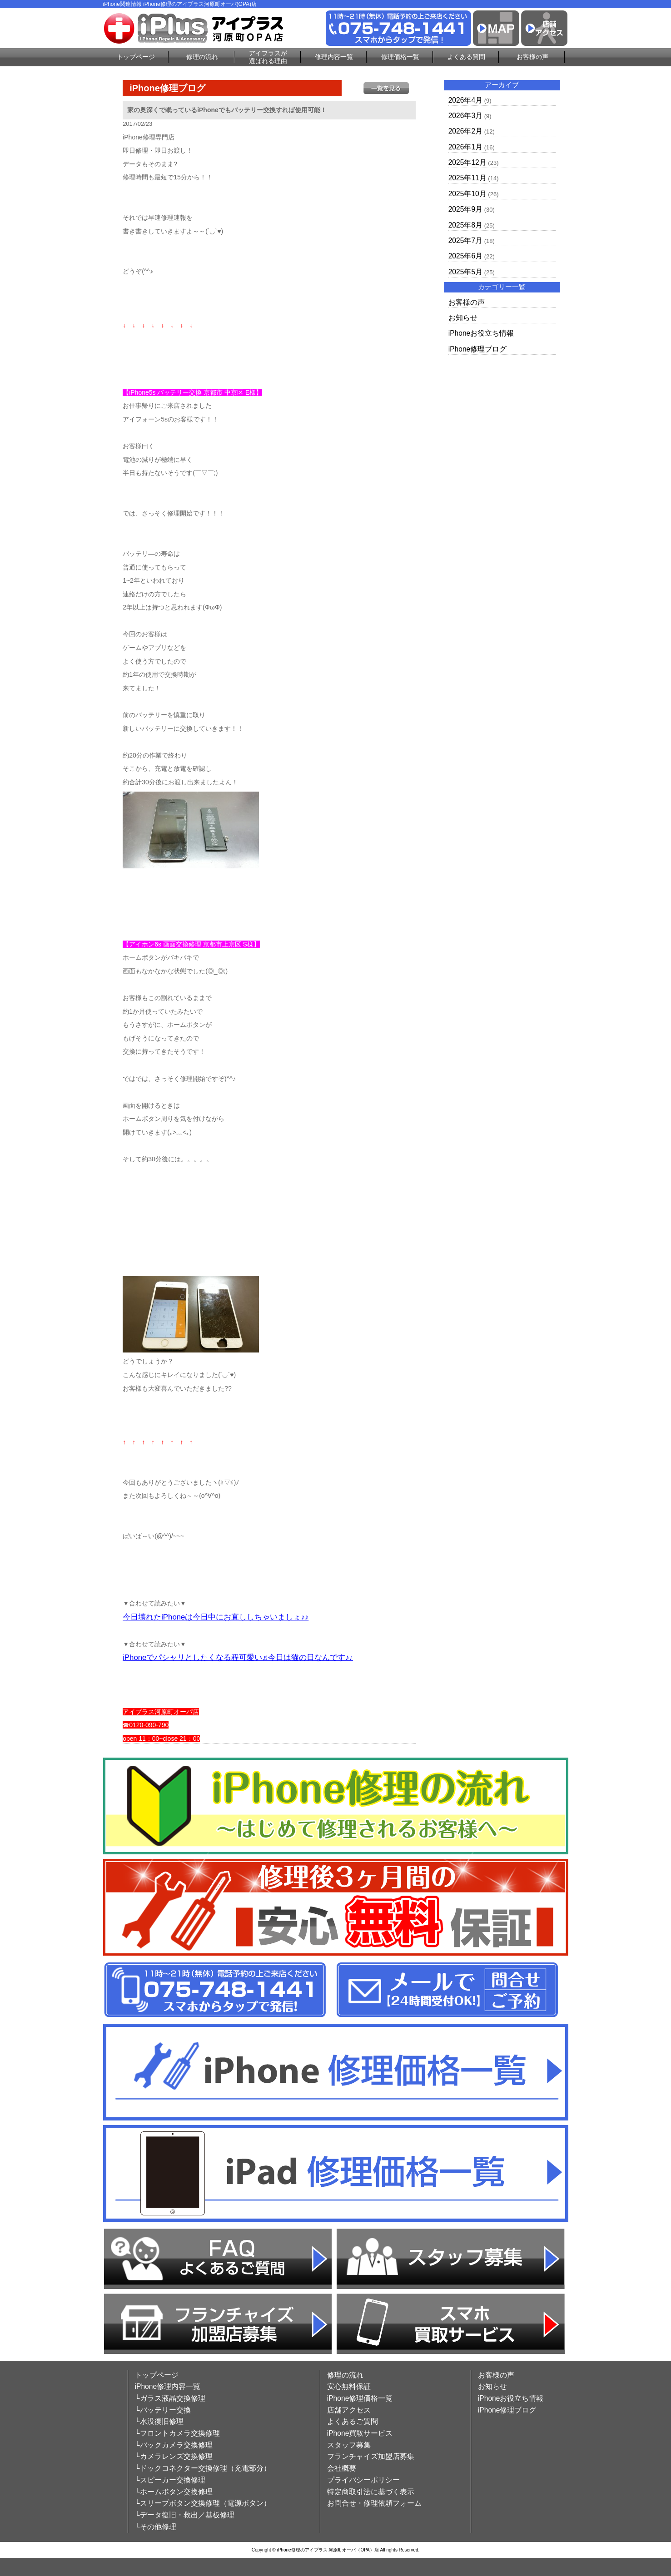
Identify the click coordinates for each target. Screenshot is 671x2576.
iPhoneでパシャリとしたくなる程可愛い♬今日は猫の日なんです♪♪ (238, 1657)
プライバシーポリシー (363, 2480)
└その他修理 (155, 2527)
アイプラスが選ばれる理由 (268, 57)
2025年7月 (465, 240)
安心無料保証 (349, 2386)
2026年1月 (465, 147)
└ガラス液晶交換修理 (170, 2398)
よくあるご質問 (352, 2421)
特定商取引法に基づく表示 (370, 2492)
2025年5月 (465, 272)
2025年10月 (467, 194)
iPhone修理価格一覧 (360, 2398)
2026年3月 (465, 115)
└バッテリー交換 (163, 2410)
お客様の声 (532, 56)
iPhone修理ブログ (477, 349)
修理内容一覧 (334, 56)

++++++++

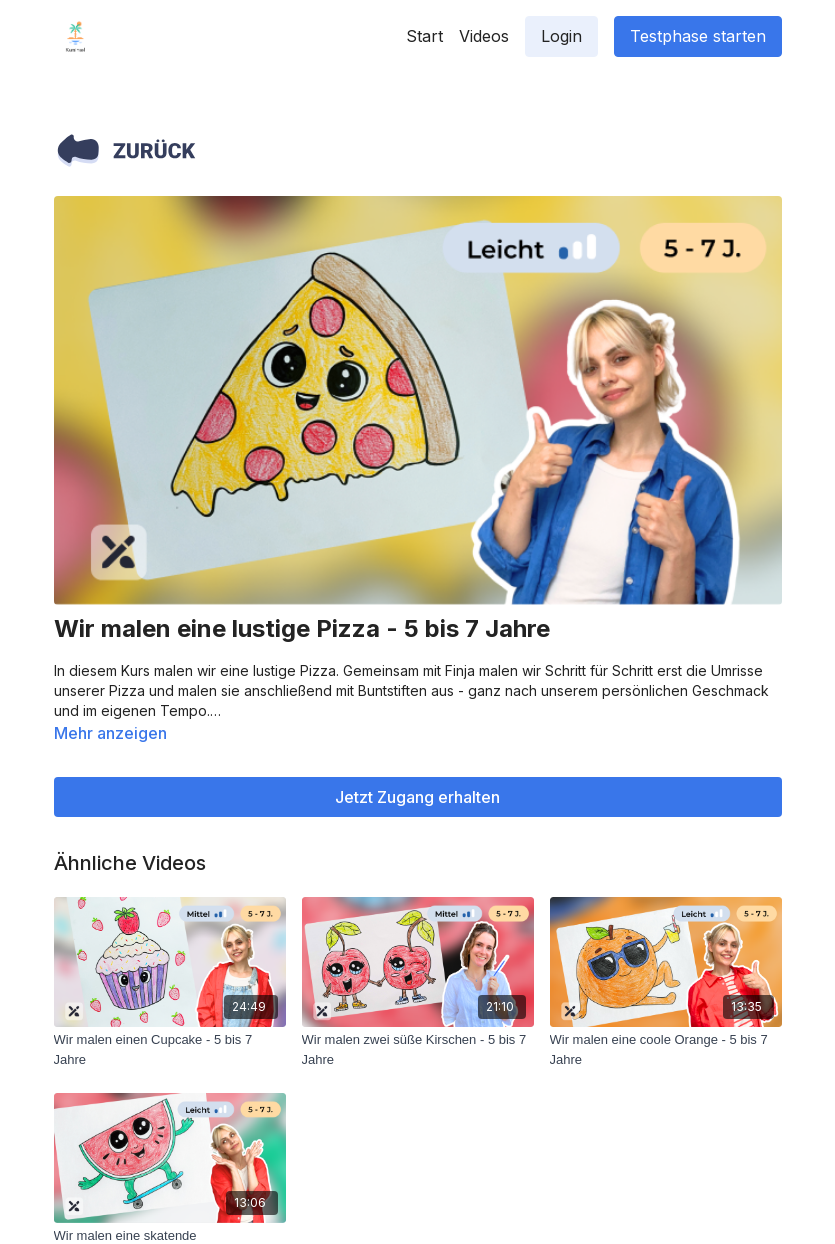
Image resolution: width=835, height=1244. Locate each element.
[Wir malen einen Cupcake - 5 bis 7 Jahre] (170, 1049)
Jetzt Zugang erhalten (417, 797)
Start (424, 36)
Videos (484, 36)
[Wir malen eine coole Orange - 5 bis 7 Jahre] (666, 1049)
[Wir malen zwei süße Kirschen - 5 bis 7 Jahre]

++++++++

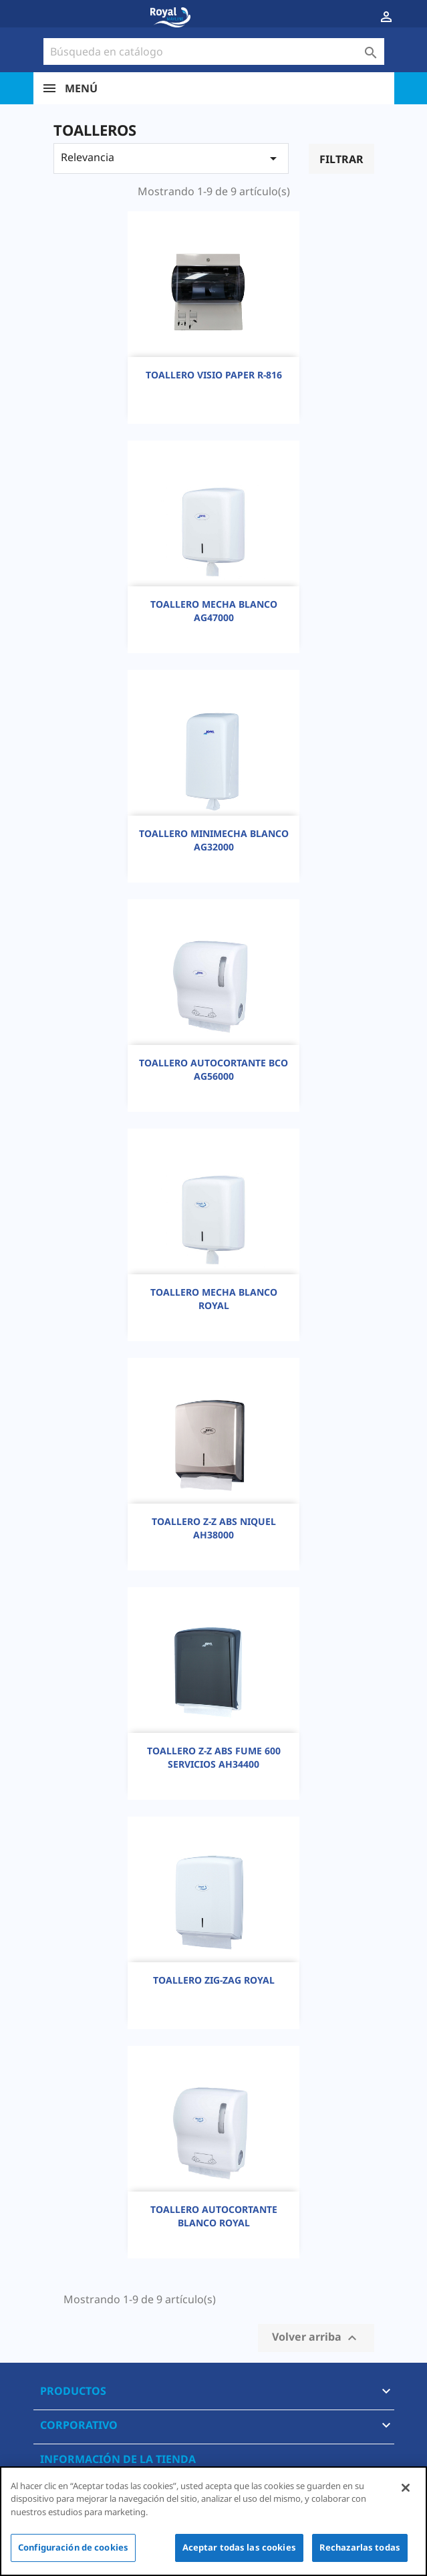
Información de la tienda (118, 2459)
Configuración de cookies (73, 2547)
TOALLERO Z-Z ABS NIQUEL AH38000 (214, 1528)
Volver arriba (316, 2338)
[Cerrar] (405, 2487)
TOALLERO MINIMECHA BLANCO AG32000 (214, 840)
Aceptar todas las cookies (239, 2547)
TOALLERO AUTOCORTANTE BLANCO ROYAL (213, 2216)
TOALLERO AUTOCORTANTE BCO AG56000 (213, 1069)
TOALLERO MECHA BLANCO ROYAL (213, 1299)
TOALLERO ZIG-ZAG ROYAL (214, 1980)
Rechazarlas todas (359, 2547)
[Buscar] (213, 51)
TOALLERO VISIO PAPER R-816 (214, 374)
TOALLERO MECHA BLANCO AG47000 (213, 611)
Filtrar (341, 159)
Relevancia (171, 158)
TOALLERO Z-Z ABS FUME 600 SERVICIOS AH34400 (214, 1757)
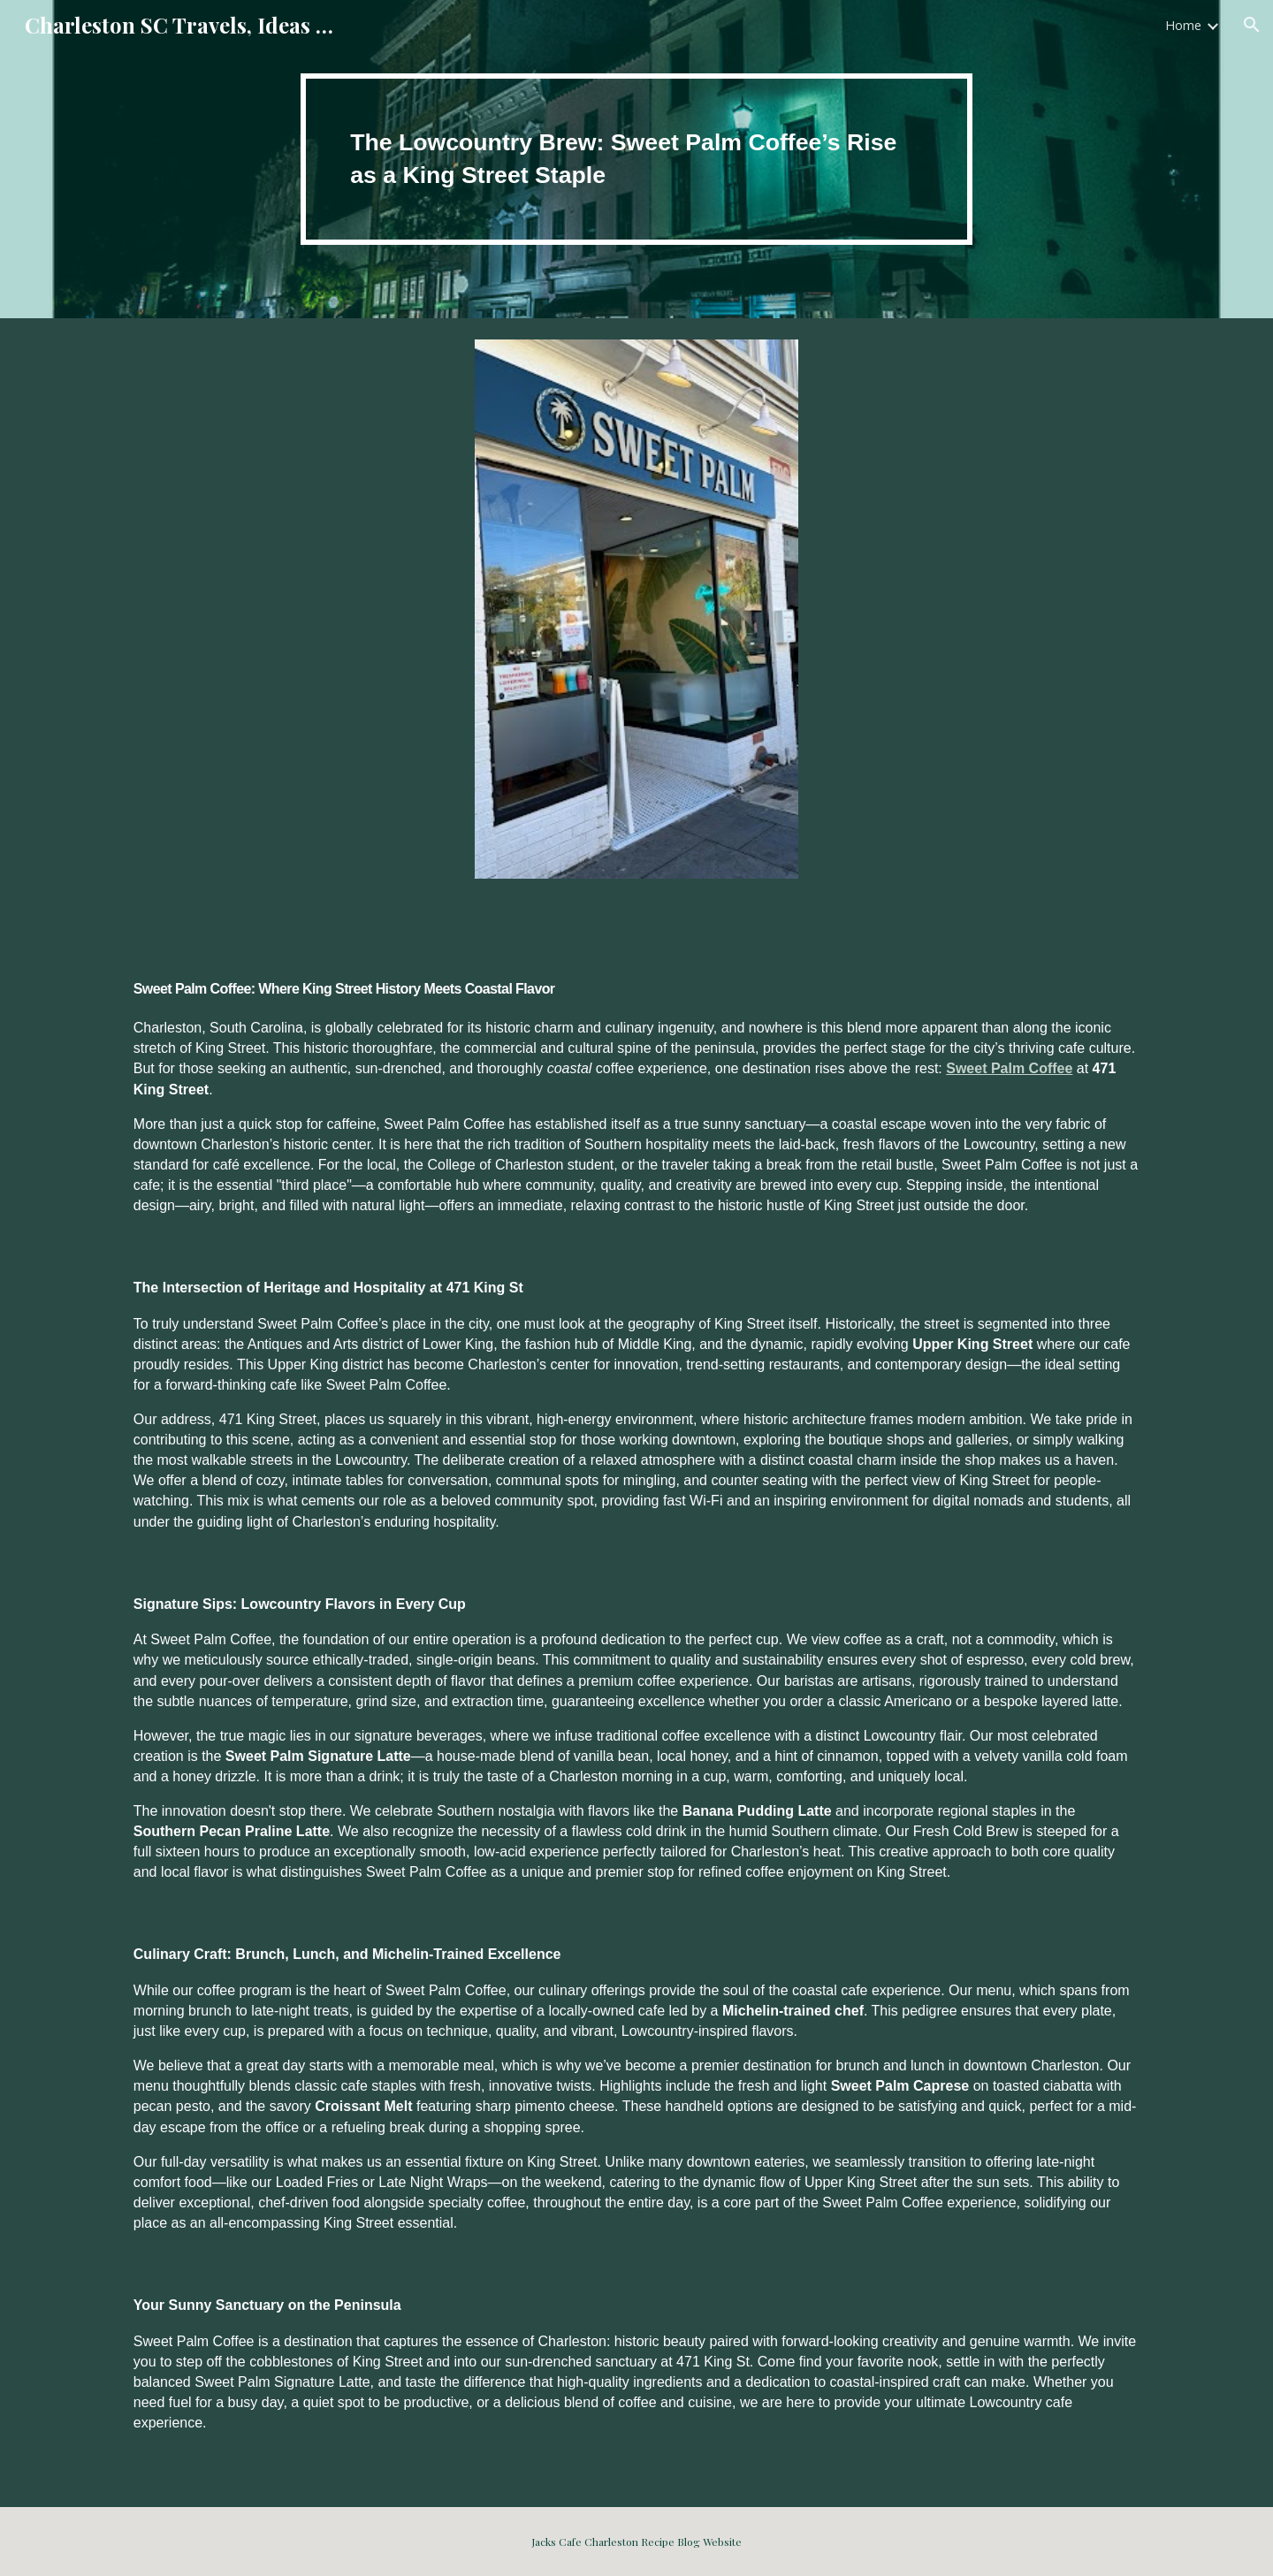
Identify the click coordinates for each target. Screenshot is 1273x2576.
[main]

++++++++

WORK TASK. Please give an exact copy of the lines above, beginning with the line containing "アイプラスが選ばれる理由 (268, 57)" and running through the line containing "iPhone修理ブログ (477, 349)", and of no other lines.

ANSWER AREA.
アイプラスが選ばれる理由 (268, 57)
2025年7月 (465, 240)
安心無料保証 (349, 2386)
2026年1月 (465, 147)
└ガラス液晶交換修理 (170, 2398)
よくあるご質問 (352, 2421)
特定商取引法に基づく表示 (370, 2492)
2025年5月 (465, 272)
2025年10月 (467, 194)
iPhone修理価格一覧 (360, 2398)
2026年3月 (465, 115)
└バッテリー交換 (163, 2410)
お客様の声 (532, 56)
iPhone修理ブログ (477, 349)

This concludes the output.